Can You Control a Model Train From Your Phone? Hornby's HM7000, Explained
You can drive a locomotive from your phone now, with no command station wired to the track. Here's how Hornby's HM7000 Bluetooth decoders actually work, and where the approach runs out of road.
You can drive a locomotive from your phone now, with no command station, no boxed controller, and nothing wired to the track beyond power. That’s the part of Hornby’s HM7000 range worth a beginner’s attention, because it changes the sums on getting started in DCC.
The HM7000 is a decoder. It fits inside the loco the same way any decoder does, plugging into the socket or hardwired where there isn’t one. What makes it different is that as well as reading a standard DCC signal off the rails, it carries a Bluetooth radio and talks to a free app on your phone or tablet.
Two ways to run it, and one of them skips the command station
The first way is the ordinary one. Drop an HM7000 into a loco, put it on a layout running any DCC system, and it behaves as a normal decoder. It’s compatible with the kit you already own.
The second way is the interesting one. Put track power down, open the free HM|DCC app, and drive straight from the screen. No command station at all. For someone who hasn’t yet spent £100 or more on a system, that’s a real saving on day one: a starter oval, a power supply, one HM7000 loco, and the phone in your pocket.
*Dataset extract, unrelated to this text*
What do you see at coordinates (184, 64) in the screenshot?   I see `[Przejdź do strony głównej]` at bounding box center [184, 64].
The app handles the rest. You set the loco’s address from the screen, and on the sound (TXS) versions you download from a library of 30-plus sound projects and play up to three at once. Whistle, brake squeal and a station announcement layered together, all tuned with a fingertip rather than a CV table.
Which one to buy comes down to the socket
The decoder has to match the socket inside your loco, the same as any decoder fit. Get this wrong and nothing plugs in. (If you’re new to that side of it, our guide to fitting your first decoder covers the connector standards.)
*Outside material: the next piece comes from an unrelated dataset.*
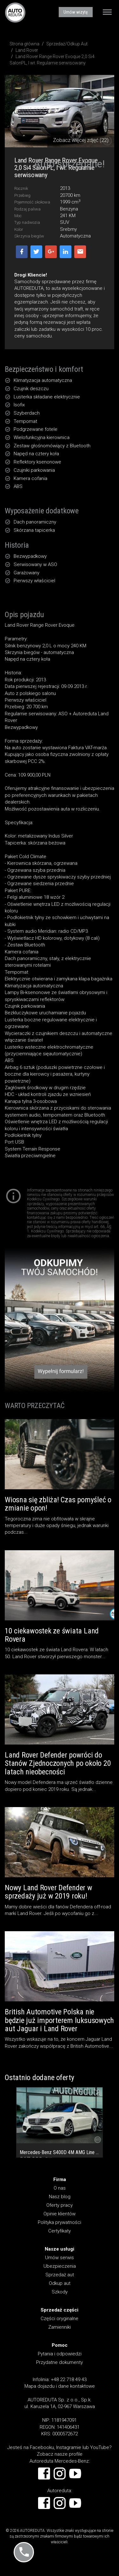 The height and width of the screenshot is (2576, 119). Describe the element at coordinates (59, 2196) in the screenshot. I see `Nasz blog` at that location.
Most OO locos built between roughly 2000 and 2015 use the 8-pin NEM652 socket. For those, the HM7000-8TXS sound decoder (R7336) sits around £52 to £65 depending on the day.
Newer Bachmann, Hornby and Dapol models from about 2015 onwards tend to be 21-pin, which wants the HM7000-21TXS. N gauge and small tank engines use the tiny Next18 socket and take the HM7000-N18TXS.
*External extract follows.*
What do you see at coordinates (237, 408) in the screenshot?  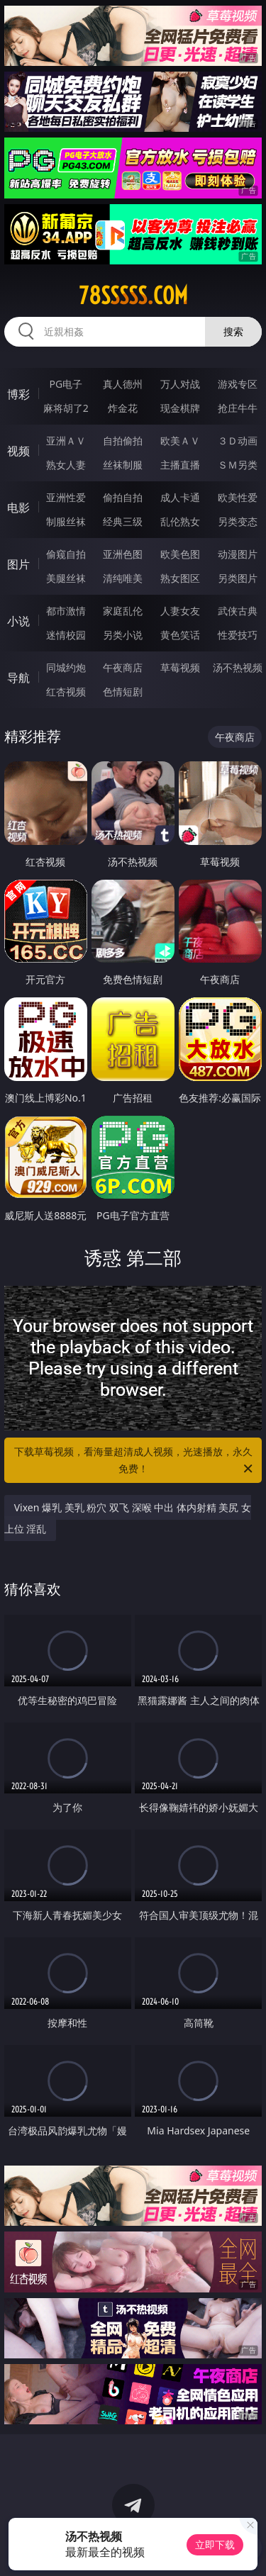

If you don’t want sound and just want app control, the non-sound HM7000-8 and HM7000-6 come in cheaper, around £38 to £42.

A decoder sits in the loco like any other. The HM7000 difference is that it talks Bluetooth to the app as well as reading DCC off the rails.
Where it runs out of road
Bluetooth is short-range, and the range is tied to the phone in your hand. On a 4x2 oval it’s fine. Stand at the far end of a garage layout and you’ll feel the signal getting tired. Driving two or three locos at once from a single phone screen is also fiddlier than a physical controller with a knob per loco, which is the bit people rarely mention in the launch photos.
On my own spare-room layout I run an ESU ECoS, and I’m not about to pull it out for a tablet. But for a first oval, or for putting sound into one loco without committing to a full system, the HM7000 is the cheapest honest way into digital control I’ve come across.